Once he had permission, he was posting content on sites I hadn’t even heard of.
“What’s a Facebook?” I asked, then grinned when his eyes went wide.
“It’s like the white pages for college students,” Florence contributed seriously. Doug and I just laughed.
I wrote a few songs for our Mesmio page, and our followers grew, but not the same kind that Cara’s and my account had.
These followers wanted to talk about music and instruments and songwriting, and I found that, whether they were in the comments section or the store, I liked talking to them, and I learned a lot, even switching some of the store’s products to ones that were more ethically produced, on a follower’s recommendation.
This was what I’d envisioned when I first dreamed about opening a music shop. It was more than a store. It was a place for people to share what they loved.
Cara had teased me about remembering everyone’s name, but when I recognized one of the store’s followers before they recognized me, I appreciated for the first time that not everyone had that gift. The guy was delighted and came in to make purchases twice that week.
At Doug’s recommendation, a few of our regulars stayed after hours and recorded their own songs to post on the store’s page, and our views and followers skyrocketed.
I woke up each day in my new apartment overlooking Houston’s Discovery Green and acres of trees, feeling in awe of how quickly my life had changed.
I remembered the empty store of a few weeks ago, my stress about keeping the doors open and what would happen to Doug and Florence if I had to lay them off, and how lonely I’d been without Bridget, a bone-deep loneliness that I hadn’t want to name but that I’d felt every single waking moment.
And Cara had changed all that. Not only had she come along and been a friend to me when I needed one, but because of her, I was now part of a musical community unlike anything I’d known since college.
More and more, I looked forward to saying thank you. More and more, I wanted to sit with her on my balcony and listen to the live music in the park below and tell her how much better my life had been since she’d walked through my door.

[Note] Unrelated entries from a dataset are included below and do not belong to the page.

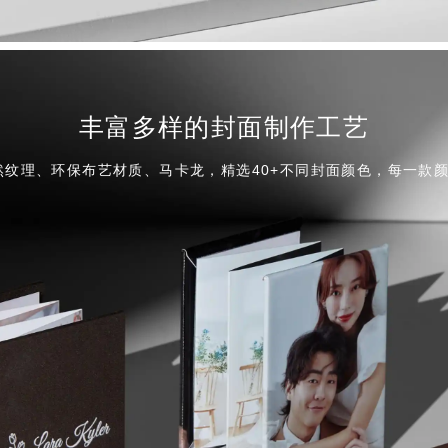
丰富多样的封面制作工艺
然纹理、环保布艺材质、马卡龙，精选40+不同封面颜色，每一款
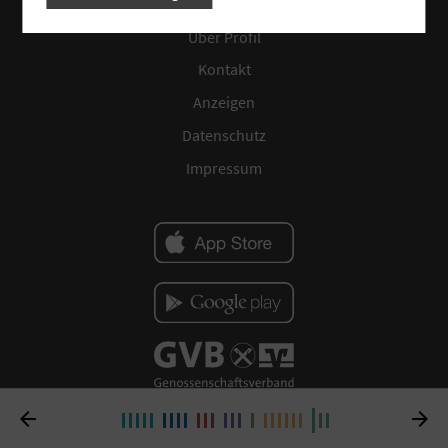
Über Profil
Kontakt
Anzeigen
Datenschutz
Impressum


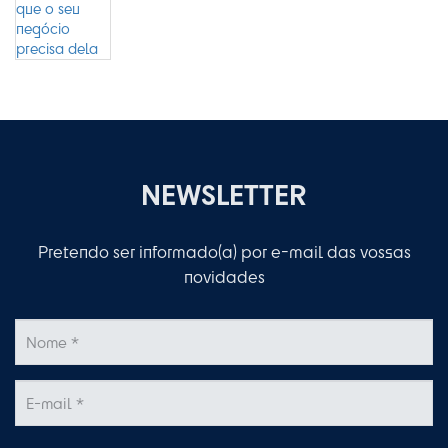
NEWSLETTER
Pretendo ser informado(a) por e-mail das vossas
novidades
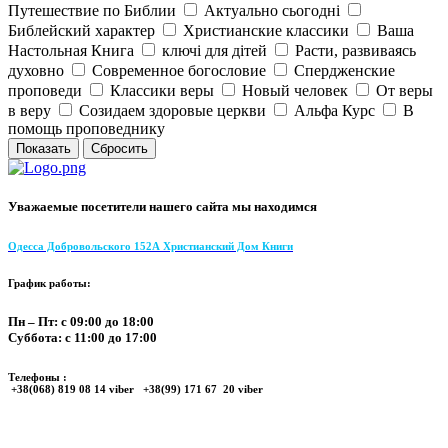
Путешествие по Библии
Актуально сьогодні
Библейский характер
Христианские классики
Ваша
Настольная Книга
ключі для дітей
Расти, развиваясь
духовно
Современное богословие
Спердженские
проповеди
Классики веры
Новый человек
От веры
в веру
Созидаем здоровые церкви
Альфа Курс
В
помощь проповеднику
Уважаемые посетители нашего сайта мы находимся
Одесса Добровольского 152А Христианский Дом Книги
График работы:
Пн – Пт: с 09:00 до 18:00
Суббота: с 11:00 до 17:00
Телефоны :
+38(068) 819 08 14 viber +38(99) 171 67 20 viber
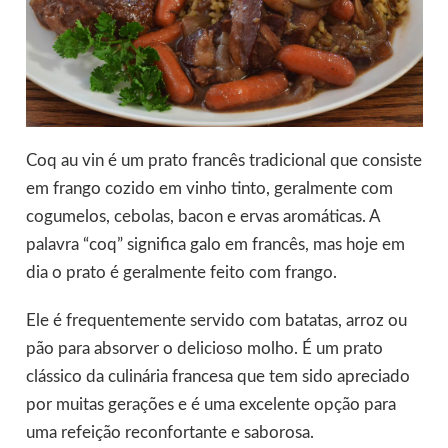
Coq au vin é um prato francês tradicional que consiste
em frango cozido em vinho tinto, geralmente com
cogumelos, cebolas, bacon e ervas aromáticas. A
palavra “coq” significa galo em francês, mas hoje em
dia o prato é geralmente feito com frango.
Ele é frequentemente servido com batatas, arroz ou
pão para absorver o delicioso molho. É um prato
clássico da culinária francesa que tem sido apreciado
por muitas gerações e é uma excelente opção para
uma refeição reconfortante e saborosa.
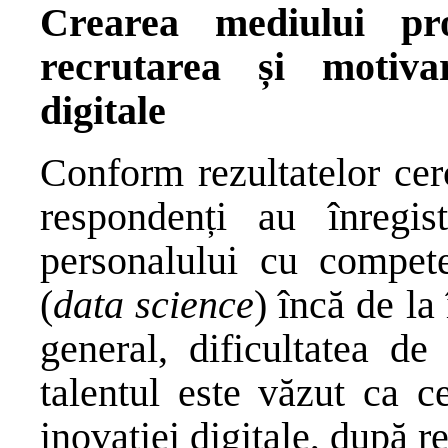
Crearea mediului pro
recrutarea și motivar
digitale
Conform rezultatelor cer
respondenți au înregist
personalului cu competen
(
data science
) încă de l
general, dificultatea de 
talentul este văzut ca c
inovației digitale, după 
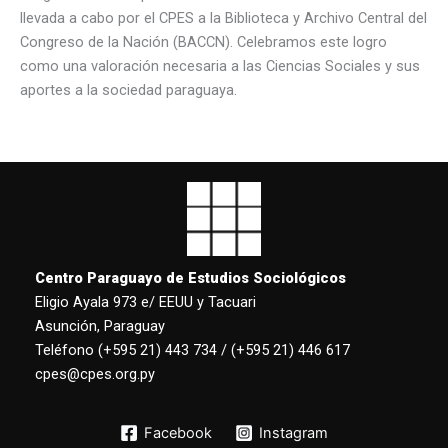
llevada a cabo por el CPES a la Biblioteca y Archivo Central del
Congreso de la Nación (BACCN). Celebramos este logro
como una valoración necesaria a las Ciencias Sociales y sus
aportes a la sociedad paraguaya.
Centro Paraguayo de Estudios Sociológicos
Eligio Ayala 973 e/ EEUU y Tacuari
Asunción, Paraguay
Teléfono (+595 21) 443 734 / (+595 21) 446 617
cpes@cpes.org.py
Facebook
Instagram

Of course, none of my newfound success was going to stop me from stalking my ex-wife’s Mesmio for a hint that she was secretly miserable. Maybe I should be more mature. But I wasn’t.
I had finished signing our divorce paperwork—while listening to Selena Gomez’s “Single Soon”—with one change: I was keeping our dog, and I wanted it in writing.
Bridget had agreed without argument.
There was nothing on her Mesmio about the divorce. I don’t know why I expected that there would be. Maybe it was too serious a topic for her brand.
Bridget and Lorenzo had long since returned from their cruise. Now their videos mostly showed them at different places around Houston and Galveston, walking along the seawall, eating expensive food, trying out new bars.
One day, they were touring Saint Arnold brewery, which was weird because I was pretty sure I’d never seen either of them drink a beer.
But there they were, clinking glasses, smiling with foam mustaches.
“ Sometimes it’s not about the adventure, ” Bridget said to the camera, blotting her mouth with a napkin.
That soft, happy glow she’d carried for months had only grown brighter.
“ It’s about seeing the world for the first time through the eyes of someone you love.
It’s about feeling that one single place isn’t big enough for everything you feel. ”
She looked at Lorenzo, who was staring adoringly at her, and I had to notice that he, too, looked more relaxed and happier than I’d ever seen him.
Still ugly, though.
“ You are my adventure, ” she whispered.
I made an elaborate gagging sound as I closed the app, for no one’s benefit but my own.
“They are the worst, aren’t they?” Cara said.
I dropped my phone on the cash register, and it bounced onto the floor. I bent to get it, my heart pounding.
I hadn’t noticed the bell over the door, but it rang so often now that it didn’t jolt me the way it had only a few weeks ago.
I stood, knocked my head on the counter, then gave up and just sat down on the floor.
Doug rushed over. “Are you okay?”
“Fine. Would you watch the register for me for a while?”
“Of course,” he said, then looked up and saw Cara on the other side of the counter, and his mouth dropped open like a cartoon character’s.